> [Saved data entries]:

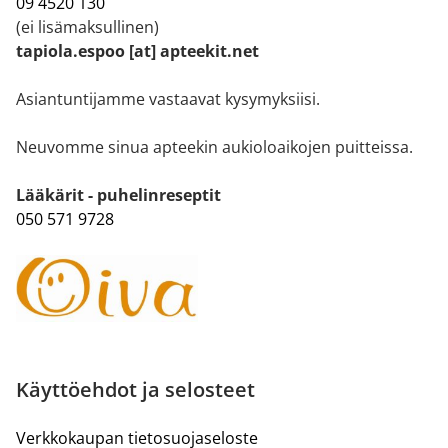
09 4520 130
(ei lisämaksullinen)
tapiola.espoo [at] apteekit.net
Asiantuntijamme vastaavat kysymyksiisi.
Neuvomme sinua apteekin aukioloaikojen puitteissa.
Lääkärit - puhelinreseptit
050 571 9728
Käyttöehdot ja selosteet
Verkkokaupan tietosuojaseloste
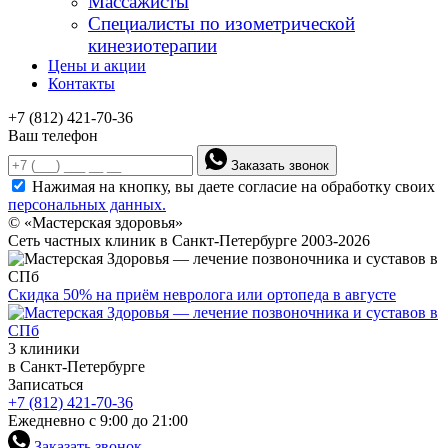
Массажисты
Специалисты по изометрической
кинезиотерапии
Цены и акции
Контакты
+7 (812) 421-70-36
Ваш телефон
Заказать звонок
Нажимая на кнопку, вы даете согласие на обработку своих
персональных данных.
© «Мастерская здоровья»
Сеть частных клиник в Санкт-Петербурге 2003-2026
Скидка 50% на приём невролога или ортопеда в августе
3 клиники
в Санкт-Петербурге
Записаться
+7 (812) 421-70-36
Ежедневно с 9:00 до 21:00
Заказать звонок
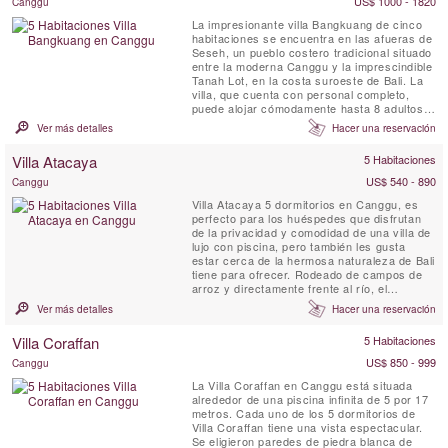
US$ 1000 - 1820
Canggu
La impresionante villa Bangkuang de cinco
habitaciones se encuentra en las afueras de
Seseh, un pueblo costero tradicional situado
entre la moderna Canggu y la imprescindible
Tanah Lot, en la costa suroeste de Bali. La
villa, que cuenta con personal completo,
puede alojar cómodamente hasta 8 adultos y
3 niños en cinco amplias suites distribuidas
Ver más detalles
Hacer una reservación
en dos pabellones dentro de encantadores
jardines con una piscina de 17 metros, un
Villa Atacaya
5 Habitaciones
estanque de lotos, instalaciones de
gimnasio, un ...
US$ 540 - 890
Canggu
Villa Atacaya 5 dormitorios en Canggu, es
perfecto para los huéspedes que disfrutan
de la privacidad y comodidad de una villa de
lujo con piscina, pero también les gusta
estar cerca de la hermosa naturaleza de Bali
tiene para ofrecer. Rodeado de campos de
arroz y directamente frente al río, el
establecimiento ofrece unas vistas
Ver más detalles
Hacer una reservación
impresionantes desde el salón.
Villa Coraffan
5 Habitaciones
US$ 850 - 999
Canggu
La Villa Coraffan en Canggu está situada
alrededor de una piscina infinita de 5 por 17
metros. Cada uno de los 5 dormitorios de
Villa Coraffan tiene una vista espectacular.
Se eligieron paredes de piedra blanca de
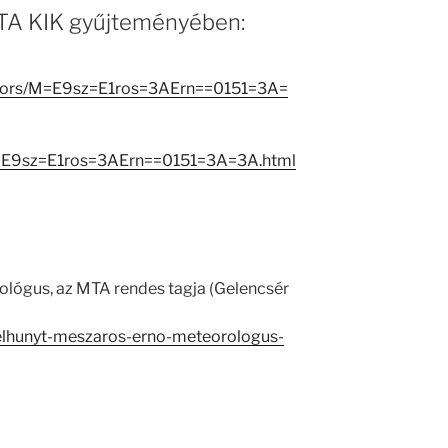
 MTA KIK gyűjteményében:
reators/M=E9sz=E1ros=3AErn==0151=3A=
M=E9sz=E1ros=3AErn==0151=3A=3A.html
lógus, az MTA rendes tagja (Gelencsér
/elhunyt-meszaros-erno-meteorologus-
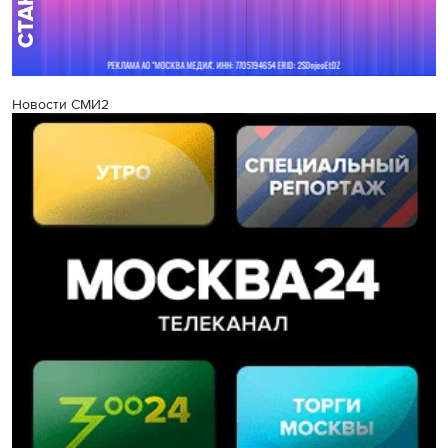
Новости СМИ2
* * *
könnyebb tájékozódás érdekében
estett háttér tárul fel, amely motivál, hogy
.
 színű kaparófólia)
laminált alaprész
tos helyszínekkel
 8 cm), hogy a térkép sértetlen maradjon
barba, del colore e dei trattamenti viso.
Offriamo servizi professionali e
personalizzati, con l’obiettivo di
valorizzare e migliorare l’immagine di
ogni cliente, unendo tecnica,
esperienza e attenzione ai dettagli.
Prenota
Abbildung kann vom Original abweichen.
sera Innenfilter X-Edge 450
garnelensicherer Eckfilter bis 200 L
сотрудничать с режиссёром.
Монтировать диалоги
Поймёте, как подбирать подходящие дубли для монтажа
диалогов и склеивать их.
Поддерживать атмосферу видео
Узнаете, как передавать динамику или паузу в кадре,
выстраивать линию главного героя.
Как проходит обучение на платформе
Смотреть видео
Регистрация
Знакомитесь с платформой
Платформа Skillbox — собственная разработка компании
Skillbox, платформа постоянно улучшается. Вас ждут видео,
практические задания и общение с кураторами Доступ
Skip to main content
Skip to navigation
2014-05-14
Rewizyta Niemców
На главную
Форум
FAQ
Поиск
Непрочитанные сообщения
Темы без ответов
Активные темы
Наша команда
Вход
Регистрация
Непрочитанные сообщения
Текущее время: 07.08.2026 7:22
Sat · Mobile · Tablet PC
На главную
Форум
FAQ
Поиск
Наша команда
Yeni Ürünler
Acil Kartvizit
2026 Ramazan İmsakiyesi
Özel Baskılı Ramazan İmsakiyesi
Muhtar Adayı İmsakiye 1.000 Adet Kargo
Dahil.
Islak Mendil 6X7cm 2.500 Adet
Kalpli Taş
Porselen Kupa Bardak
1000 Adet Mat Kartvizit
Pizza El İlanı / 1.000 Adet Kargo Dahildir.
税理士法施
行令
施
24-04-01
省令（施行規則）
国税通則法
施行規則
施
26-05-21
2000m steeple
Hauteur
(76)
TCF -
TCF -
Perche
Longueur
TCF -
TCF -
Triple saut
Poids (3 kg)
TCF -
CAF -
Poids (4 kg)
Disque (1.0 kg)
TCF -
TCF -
* * *
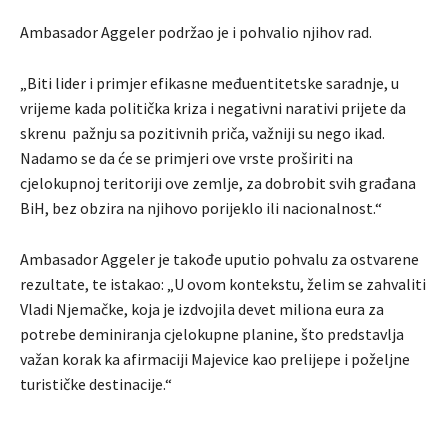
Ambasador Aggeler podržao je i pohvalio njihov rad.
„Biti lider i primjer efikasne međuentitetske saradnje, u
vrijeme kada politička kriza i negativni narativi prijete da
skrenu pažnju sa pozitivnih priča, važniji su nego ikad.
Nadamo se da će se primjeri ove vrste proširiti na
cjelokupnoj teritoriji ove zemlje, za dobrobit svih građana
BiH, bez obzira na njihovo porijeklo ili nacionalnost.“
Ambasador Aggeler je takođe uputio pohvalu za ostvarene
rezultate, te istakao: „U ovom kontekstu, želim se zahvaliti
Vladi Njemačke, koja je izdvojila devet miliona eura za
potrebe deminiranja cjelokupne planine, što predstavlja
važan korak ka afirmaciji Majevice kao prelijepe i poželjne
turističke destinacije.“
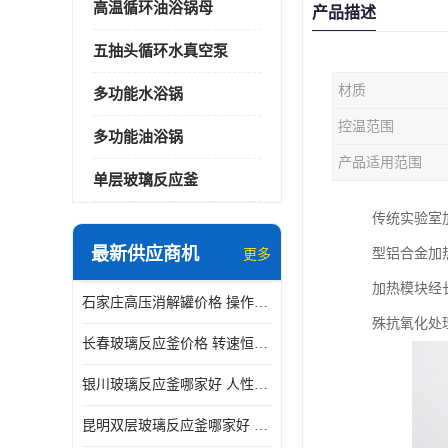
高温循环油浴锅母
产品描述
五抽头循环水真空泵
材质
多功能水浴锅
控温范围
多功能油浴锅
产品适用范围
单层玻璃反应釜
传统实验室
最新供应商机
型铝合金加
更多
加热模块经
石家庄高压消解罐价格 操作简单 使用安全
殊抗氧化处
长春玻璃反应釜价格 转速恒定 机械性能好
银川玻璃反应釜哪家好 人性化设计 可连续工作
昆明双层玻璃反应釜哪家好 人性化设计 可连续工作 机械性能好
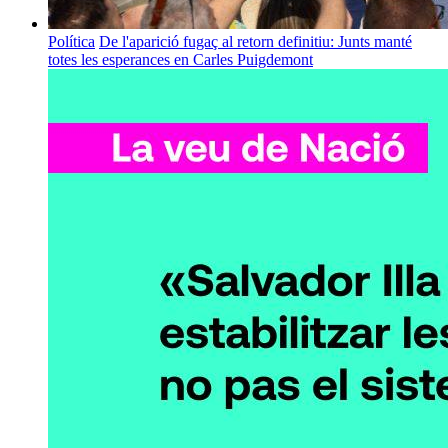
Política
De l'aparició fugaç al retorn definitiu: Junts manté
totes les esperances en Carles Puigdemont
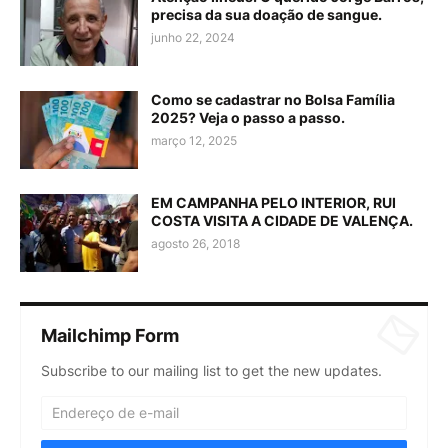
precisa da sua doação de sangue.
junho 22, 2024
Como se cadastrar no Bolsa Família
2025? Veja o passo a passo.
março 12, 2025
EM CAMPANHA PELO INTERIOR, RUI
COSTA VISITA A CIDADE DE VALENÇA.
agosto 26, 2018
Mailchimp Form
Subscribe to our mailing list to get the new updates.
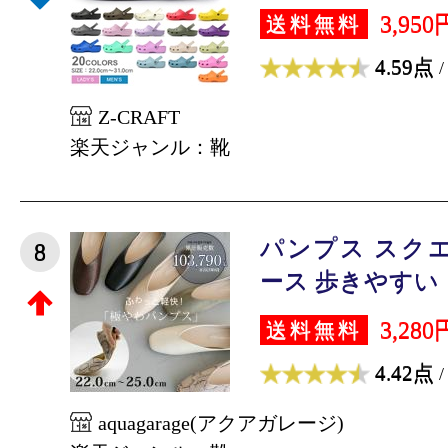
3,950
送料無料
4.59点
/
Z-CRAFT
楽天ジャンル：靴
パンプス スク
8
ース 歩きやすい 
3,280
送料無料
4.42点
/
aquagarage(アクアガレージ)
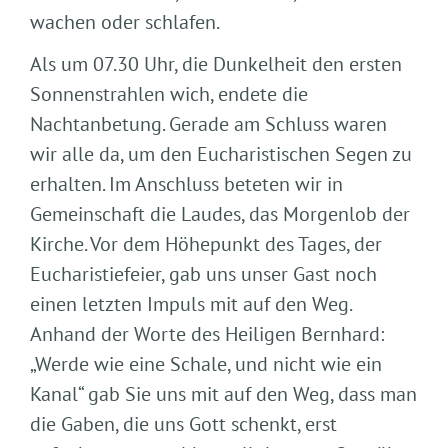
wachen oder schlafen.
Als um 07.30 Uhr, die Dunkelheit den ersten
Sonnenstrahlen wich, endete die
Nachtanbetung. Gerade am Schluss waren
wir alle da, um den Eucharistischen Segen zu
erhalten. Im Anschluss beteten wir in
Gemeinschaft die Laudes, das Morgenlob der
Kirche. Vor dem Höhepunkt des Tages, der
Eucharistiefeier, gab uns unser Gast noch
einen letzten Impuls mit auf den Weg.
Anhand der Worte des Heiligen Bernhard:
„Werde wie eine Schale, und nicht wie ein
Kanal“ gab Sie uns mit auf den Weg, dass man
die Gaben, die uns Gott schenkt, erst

> [WORK REQUIRED]:
The answer must consist of every line above that holds the string "hogy", copied exactly.

> [ANSWER TO THE PROBLEM]:
estett háttér tárul fel, amely motivál, hogy
 8 cm), hogy a térkép sértetlen maradjon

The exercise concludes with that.